Nearly two dozen churches in northern Santa BarbaraCounty have taken it upon themselves to feed the hungry throughout the year with regular grocery distribution, farmers markets and prepared meals supported by Foodbank of Santa Barbara County, grocery stores and community donations.

“My thing is: If people need food, I try to get them food. I can’t question if someone drives up in a Rolls Royce and needs food. That’s just the way it is. People can hit hard times, so we get to accommodate them,” said Mountford, lead volunteer of the Pacific Christian Church Angel Food Program.

Groceries are distributed six days a week in Santa Maria, five days a week in Lompoc, and hot meals are provided in both communities Mondays through Fridays. GuadalupeFoursquareChurch offers weekly mobile farmers markets, and Church at the Crossroads in Buellton offers the service monthly.

“Lompoc has this incredible program, Lompoc Valley Community Kitchen, where churches throughout town share their kitchens. The volunteers can move from location to location. It’s a huge organization.
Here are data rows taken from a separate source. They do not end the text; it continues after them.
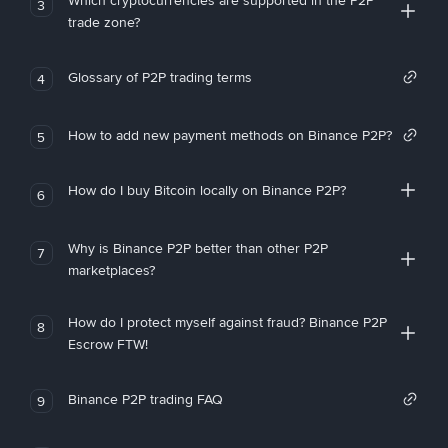
Which cryptocurrencies are supported in the P2P
3
trade zone?
Glossary of P2P trading terms
4
How to add new payment methods on Binance P2P?
5
How do I buy Bitcoin locally on Binance P2P?
6
Why is Binance P2P better than other P2P
7
marketplaces?
How do I protect myself against fraud? Binance P2P
8
Escrow FTW!
Binance P2P trading FAQ
9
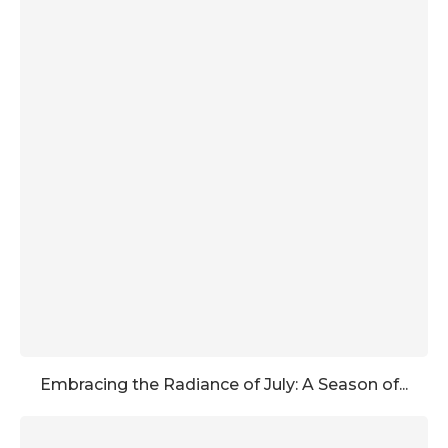
Embracing the Radiance of July: A Season of...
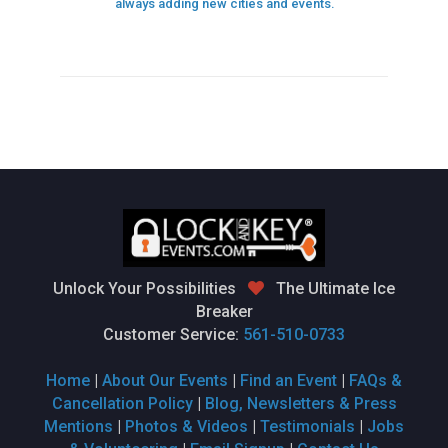
always adding new cities and events.
Unlock Your Possibilities
The Ultimate Ice
Breaker
Customer Service:
561-510-0733
Home
|
About Our Events
|
Find an Event
|
FAQs &
Cancellation Policy
|
Blog, Newsletters & Press
Mentions
|
Photos & Videos
|
Testimonials
|
Jobs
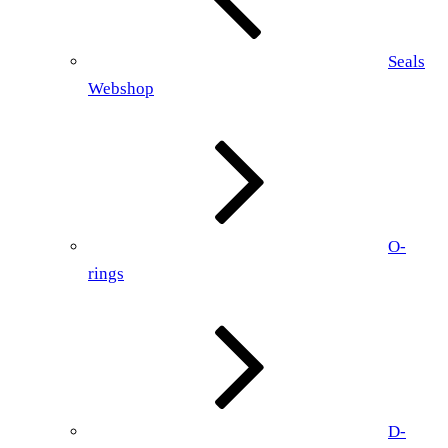
Seals
Webshop
O-
rings
D-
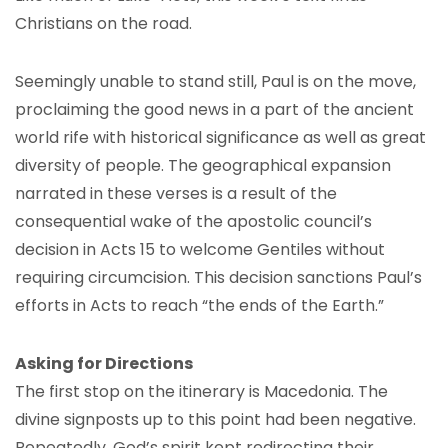
Christians on the road.
Seemingly unable to stand still, Paul is on the move,
proclaiming the good news in a part of the ancient
world rife with historical significance as well as great
diversity of people. The geographical expansion
narrated in these verses is a result of the
consequential wake of the apostolic council’s
decision in Acts 15 to welcome Gentiles without
requiring circumcision. This decision sanctions Paul’s
efforts in Acts to reach “the ends of the Earth.”
Asking for Directions
The first stop on the itinerary is Macedonia. The
divine signposts up to this point had been negative.
Repeatedly, God’s spirit kept redirecting their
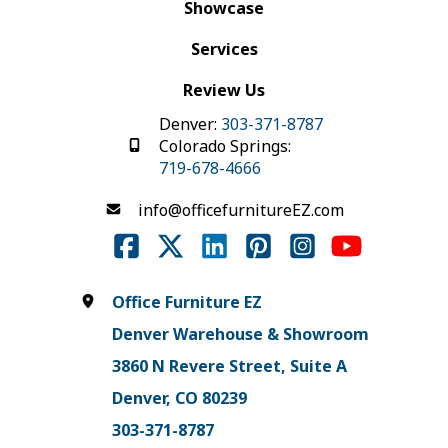
Showcase
Services
Review Us
Denver:
303-371-8787
Colorado Springs:
719-678-4666
info@officefurnitureEZ.com
Office Furniture EZ
Denver Warehouse & Showroom
3860 N Revere Street, Suite A
Denver, CO 80239
303-371-8787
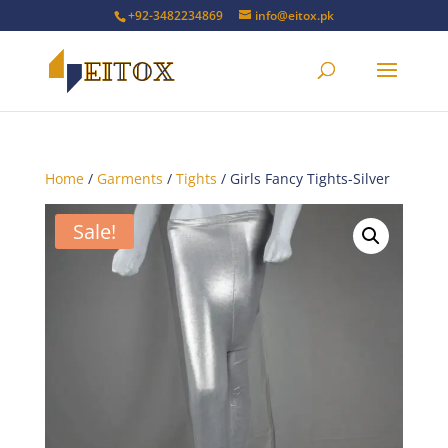
+92-3482234869
info@eitox.pk
Home
/
Garments
/
Tights
/ Girls Fancy Tights-Silver
Sale!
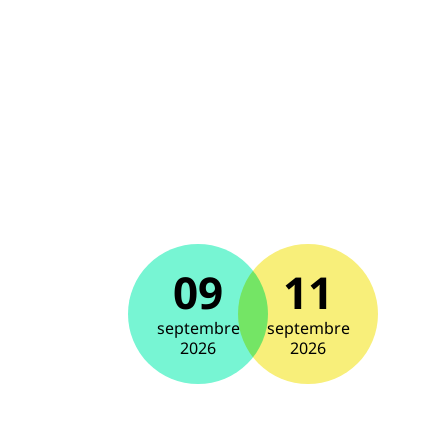
09
11
septembre
septembre
2026
2026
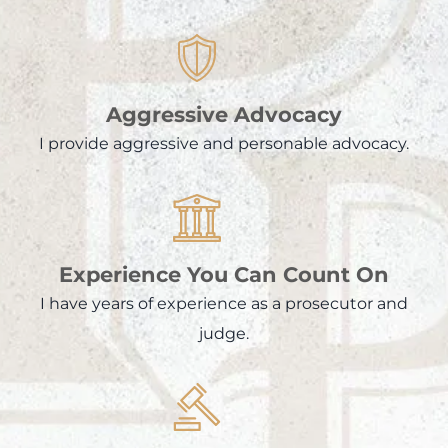
Aggressive Advocacy
I provide aggressive and personable advocacy.
Experience You Can Count On
I have years of experience as a prosecutor and
judge.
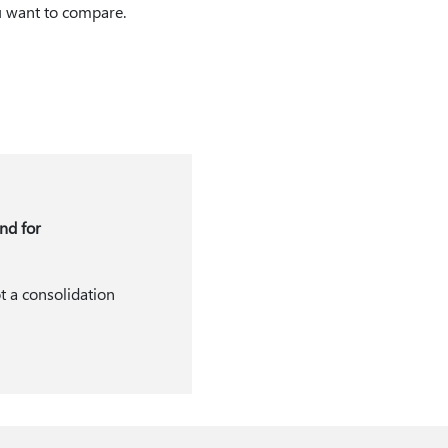
ou want to compare.
nd for
t a consolidation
It’d be great if we could do something like that in Santa Maria,” said Jamie Nichols, Foodbank of Santa Barbara County director of operations.

While the holidays bring the big annual push for food bank and pantry donations, food distribution and service volunteers never let up on their efforts to serve kindness and food to residents who have fallen on hard times.

“Produce gets kind of low this time of year, and donations are usually slowest in February and March, but we’re doing all right right now,” Nichols said.

Volunteers don’t see an end to the need for food assistance, with reports of slowdowns in government aid programs and drought-threatened crops casting a shadow over the coming year.

“(There is) the end of unemployment for a lot of people, the increase in our utility rates, the drought that will have a lot of farm workers without work, and the price of food could go up,” said Begley, Lompoc Catholic Charities’ client services regional coordinator.

She said this winter’s particularly generous donations couldn’t have come at a better time.

“The Foodbank gives U.S.D.A. food free, veggies free, but everything else you buy. Those donations just happened to come in the right year. We’re going to need that so we can buy enough food to make it through,” Begley said.

Whether the pantries purchase the food or pick up donated goods, those in need never see a bill.

As customers take a number Saturday morning to line up for their pickup behind a bowling alley, Mountford notes the need for more weekend distribution sites. Pacific Christian Church offers the only weekend pickup location.

At times of personal crisis such as unemployment people living in Florida can apply for unemployment florida. This will benefit them in various ways if they meet the eligibility criteria.

“It gives working people the chance to get out and get some help, too,” Mountford said.

As for giving up his free time to volunteer, Mountford echoed the sentiment of most volunteers contacted for this story.

“It’s a good feeling seeing that you’re helping people, and that they appreciate getting some food. They’re in need, and I’m OK, and

I can just go do it. People have different hobbies,” he said.